WOTS-39: A Live Post-Quantum Signature Wallet Across Bitcoin and Ethereum
The Core Problem
Every signature scheme securing crypto today (ECDSA, Schnorr, Ed25519) derives its security from the hardness of the elliptic curve discrete logarithm problem. Shor’s algorithm solves that in polynomial time on a sufficiently powerful quantum computer. This is not a theoretical future concern: NIST finalized its first post-quantum standards in 2024 precisely because the timeline is real. Every address that has ever broadcast a transaction has an exposed public key. Those addresses are the attack surface.
Hash functions do not share this vulnerability.
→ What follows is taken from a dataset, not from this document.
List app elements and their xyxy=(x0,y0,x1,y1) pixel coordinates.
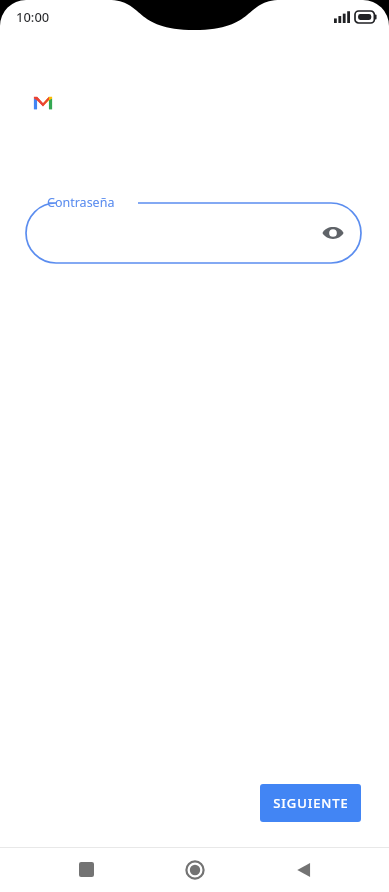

Computing a hash preimage remains exponentially hard even for quantum computers. Grover’s algorithm offers only a quadratic speedup, which doubling the output size neutralizes entirely. Any signature scheme built entirely on hash functions is quantum safe today and into the foreseeable future.
How WOTS Works
Winternitz One-Time Signatures (WOTS+) are a hash-based signature scheme. The construction is straightforward.
Your private key is a set of random values. Your public key is each of those values hashed W times in a chain. In WOTS-39, W=256 using SHA-256, producing 34 hash chains of 256 steps each. To sign a message, you hash each private key element a number of steps proportional to the corresponding chunk of the message digest. The verifier completes the remaining steps in each chain and checks the result against your public key commitment.
The scheme is unconditionally one-time. If you sign two different messages with the same key, you reveal midpoints at different positions in those same chains. An attacker who collects both signatures now has two reference points in each chain. From the lower of the two revealed positions, they can hash forward all the way to the public key, and to any position between the two revealed points as well.
Given enough signatures from the same key, an attacker can reconstruct enough chain material to forge any signature they choose. The security guarantee collapses entirely.
This is why WOTS+ is called a one-time signature scheme. Sign once. Retire the key forever.
The entire challenge of building a practical wallet on WOTS+ is answering one question: how do you sign thousands of transactions over a lifetime without ever reusing a key?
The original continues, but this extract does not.